Такого всевластия философии и такого крушения философии (связанного с крушением самого общества, вымершего или покорившегося варварам) не было в Индии и Китае. Само философствование было здесь другим, не порывавшим полностью с архаической традицией. И еще одно важно: философия создана была не новым народом, а тем же самым, который начинал цивилизацию. Греки пришли на почву, уже подготовленную первыми очагами городской культуры и первыми империями. В Китае и Индии философствовать стали в самом первоначальном очаге цивилизации – как бы в своем, восточном Шумере или Египте. Доклассическая традиция мудрости была своей, и ведущие мыслители ее продолжали. Даже при формальном разрыве с авторитетами сохранялся их дух. Будда демифологизировал предание, но его благородное молчание очень близко к Брихадараньяке–упанишаде и может быть понято как эквивалент повторных отрицаний (не это! не это!) на все попытки определения верховной истины.

Возникали второстепенные направления индийской и китайской мысли, близкие к грекам. Но характерно, что на Востоке не понадобилось разделить мудрость на философскую и богословскую. Сдвиги от мифологии к философии и от философии к богословию приходится описывать в европейских терминах. Связь с мифом в Индии, с исторической легендой в Китае была ослаблена, но не разорвана. Развитие шло в рамках единой традиции, без катастроф, без погружения в варварство.

Религия Востока – не многобожие. Но и не единобожие. Восточная мысль не укладывается в закон исключенного третьего и восточная религия – в монологи пророков, сталкивающихся друг с другом. Это разговор мудрецов, чувствующих единство по ту сторону слов, единство единого и единичного, единого и множества. Они знают, что неименованное Дао объемлет Дао, имеющее имя, и одну и ту же птицу можно называть разными именами. В Средиземноморье эту способность подавила логика Аристотеля.
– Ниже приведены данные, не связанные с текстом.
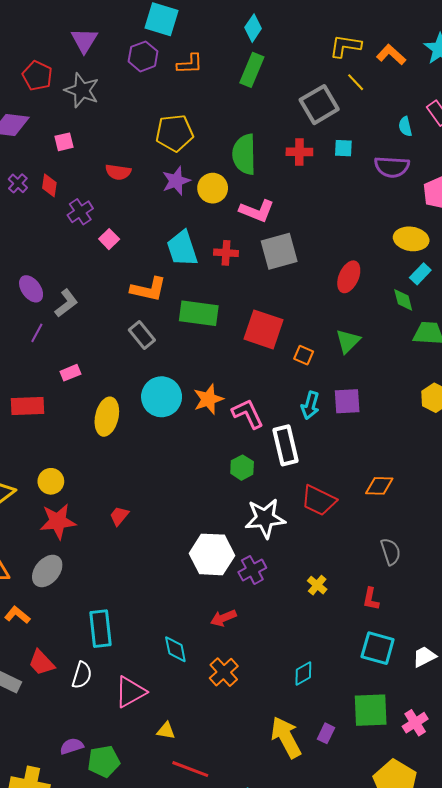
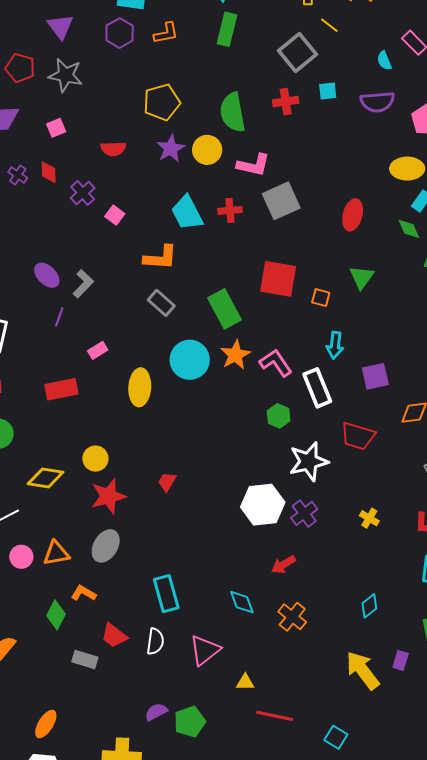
green rectangle: (199, 313) -> (225, 309), moved, turned 63
purple square: (347, 401) -> (375, 376), moved

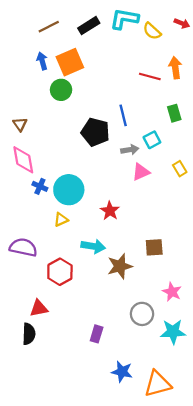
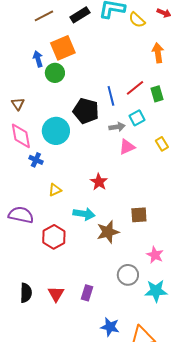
blue arrow: (42, 61) -> (38, 59), moved
red line: (150, 77) -> (135, 88), moved, turned -54
cyan circle: (69, 190) -> (56, 131), moved
red triangle: (39, 308) -> (56, 294), moved, turned -48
Я думаю, что христианство может войти в XXI век только с сознанием необходимости диалога двух мифов: мифа-иконы и мифа-молчания. Глобальная цивилизация может быть завершена только при открытости Другому: Востоку на Западе, Западу на Востоке. Это не просто. Вкапываясь в глубину, кажется необходимым выкладывать стенки колодца бревнышками, иначе песок обрушится тебе на голову. Так, по-видимому, чувствовал Сергей Аверинцев, решительно отказавшись вникать в восточную мистику. Я назвал его средиземно морским почвенником, и он с этим согласился. Его экуменизм ограничивался наследниками Авраама. Вспоминаю Антония Сурожского, Александра Меня. Каждый из них решал задачу по-своему, сочетал глубину и широту на свой лад. Никакого шаблона, годного для тиражирования средствами массовой информации, я не знаю. Впрочем, массы и не стремятся парить в бесконечности. Это дело для тех, у кого в бездне раскрываются крылья.
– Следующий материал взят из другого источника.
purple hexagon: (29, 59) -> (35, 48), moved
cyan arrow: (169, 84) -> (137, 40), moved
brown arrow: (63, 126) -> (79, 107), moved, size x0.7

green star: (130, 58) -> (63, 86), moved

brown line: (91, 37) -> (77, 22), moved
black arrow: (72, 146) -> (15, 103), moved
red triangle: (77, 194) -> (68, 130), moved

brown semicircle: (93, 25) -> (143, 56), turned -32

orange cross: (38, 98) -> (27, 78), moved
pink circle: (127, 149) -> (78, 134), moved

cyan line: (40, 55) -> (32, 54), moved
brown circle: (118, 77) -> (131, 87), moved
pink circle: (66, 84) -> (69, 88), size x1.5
Сумеет ли элита удержать народы, захваченные раздражением и ненавистью в Другому? Какой народ подымет мораль Библии: будь милостив к Другому, ибо сам ты был Другим, чужаком в земле Египетской?
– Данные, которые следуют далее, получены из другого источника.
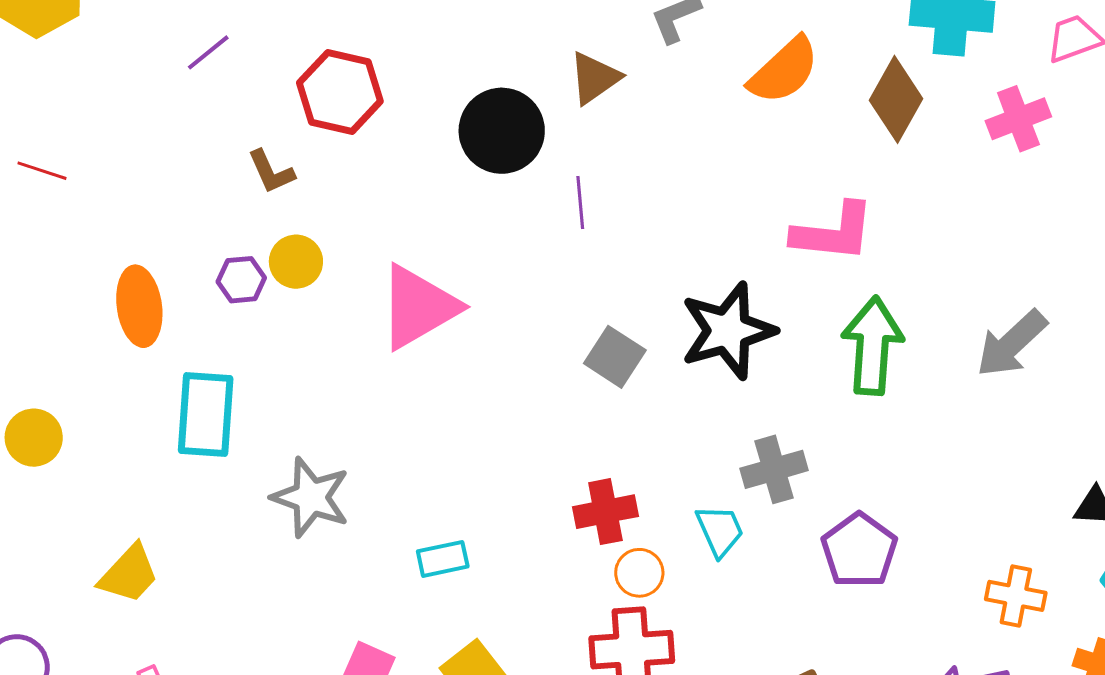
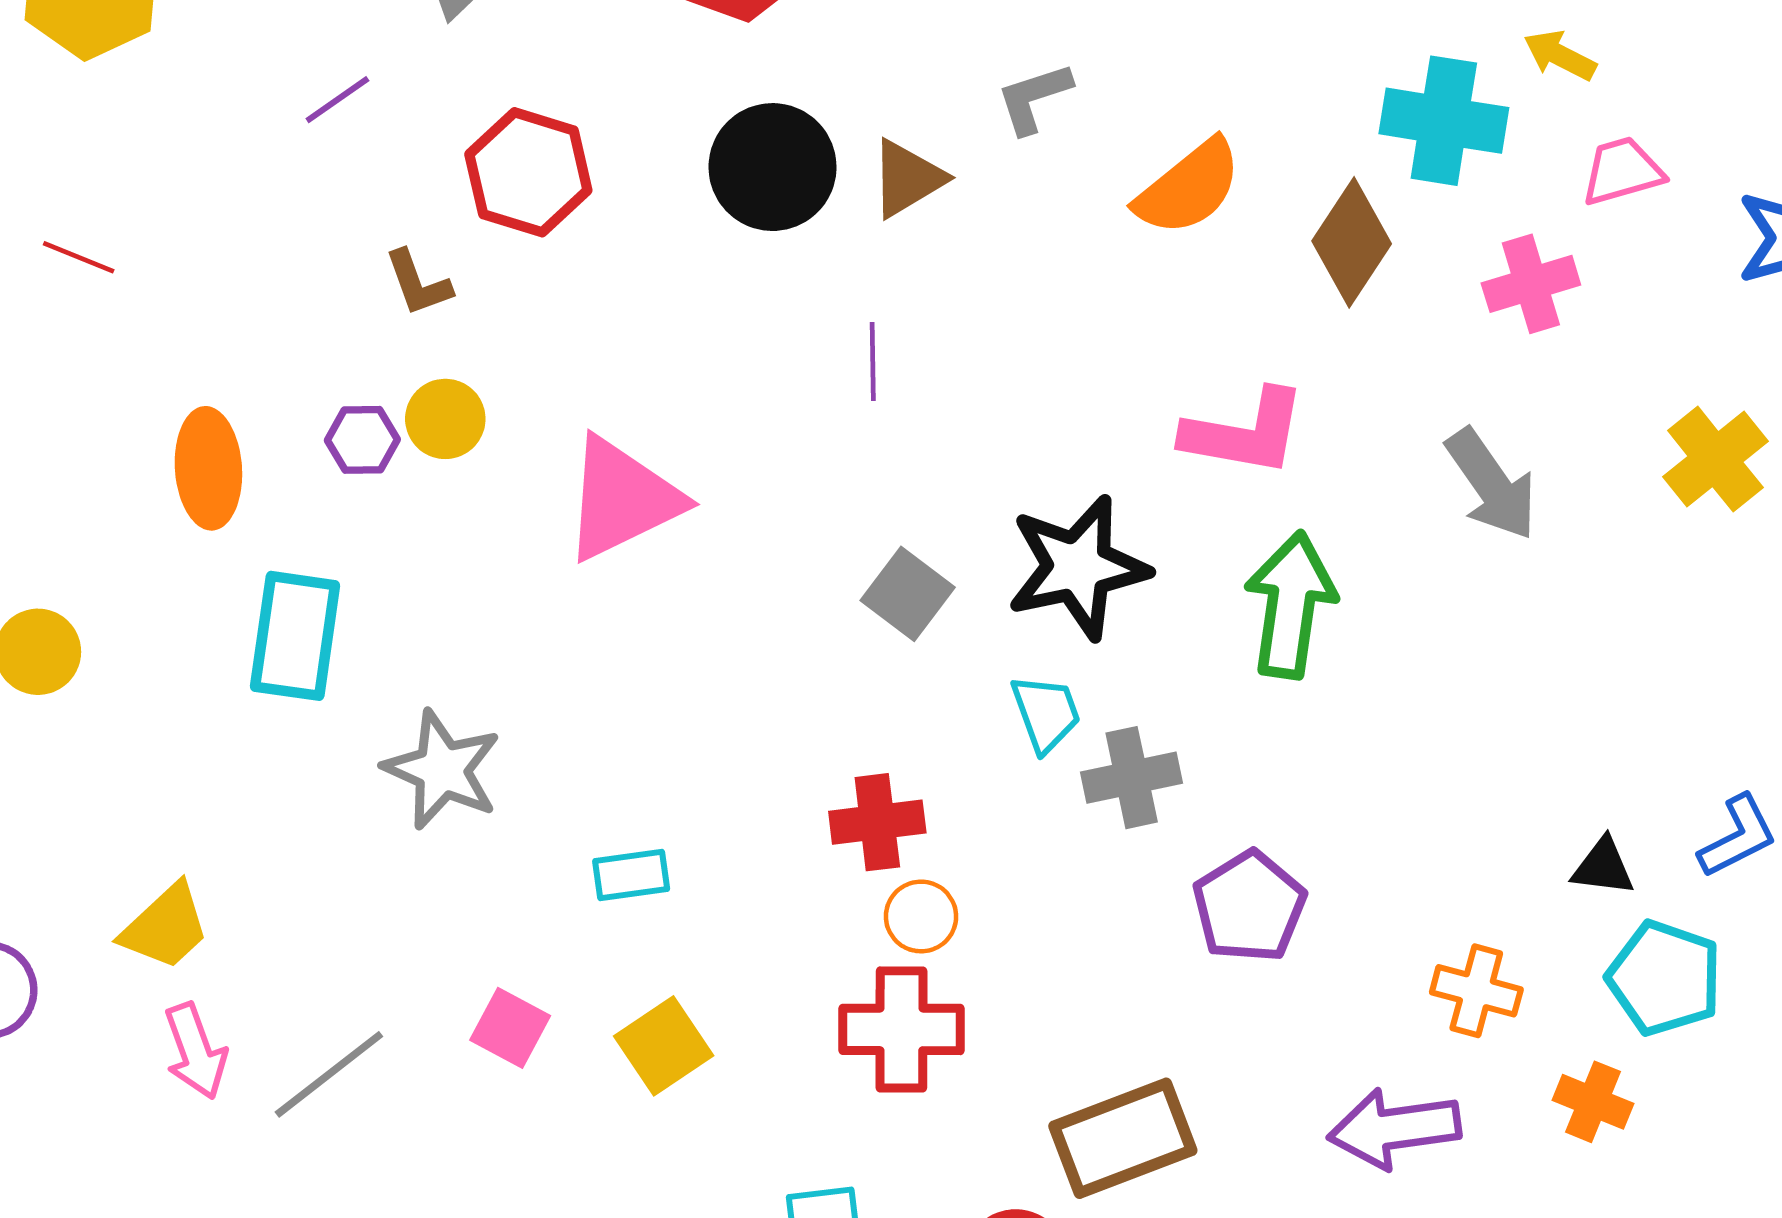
black circle: (502, 131) -> (773, 167), moved
gray arrow: (1012, 344) -> (1492, 484), moved, turned -86
cyan trapezoid: (720, 531) -> (1046, 713), moved
yellow trapezoid: (129, 574) -> (165, 927), moved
Рассыпающаяся корзина культуры

После лекции в клубе Билингва (polit.ru) меня спросили, нельзя ли строить глобальную цивилизацию на основе Декларации прав человека и других подобных документов. Я решительно ответил, что нет. Никакие декларации не насытят духовного голода, не дадут целостного образа вселенной и целостного образа личности, не дадут гармонии макрокосма с микрокосмом, как это называлось в Средние века. Вечные эти образы становятся живыми только на уровне глубины, от которой мы оторваны всей практикой современной жизни.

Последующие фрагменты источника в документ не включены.